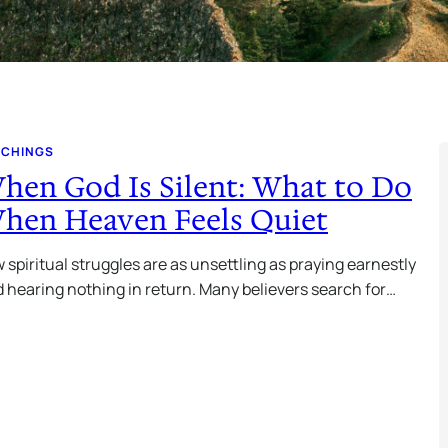
ACHINGS
hen God Is Silent: What to Do
hen Heaven Feels Quiet
 spiritual struggles are as unsettling as praying earnestly
 hearing nothing in return. Many believers search for…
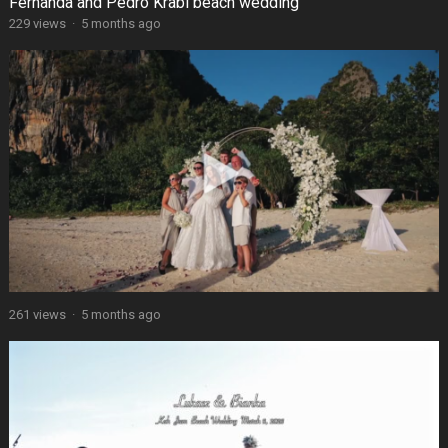
Fernanda and Pedro Krabi beach wedding
229 views
·
5 months ago
261 views
·
5 months ago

» **WORK TO COMPLETE**
From the first line to the last, repeat the entries exactly and leave out the pictures.

» **TASK SOLUTION**
ACHINGS
hen God Is Silent: What to Do
hen Heaven Feels Quiet
 spiritual struggles are as unsettling as praying earnestly
 hearing nothing in return. Many believers search for…
Fernanda and Pedro Krabi beach wedding
229 views
·
5 months ago
261 views
·
5 months ago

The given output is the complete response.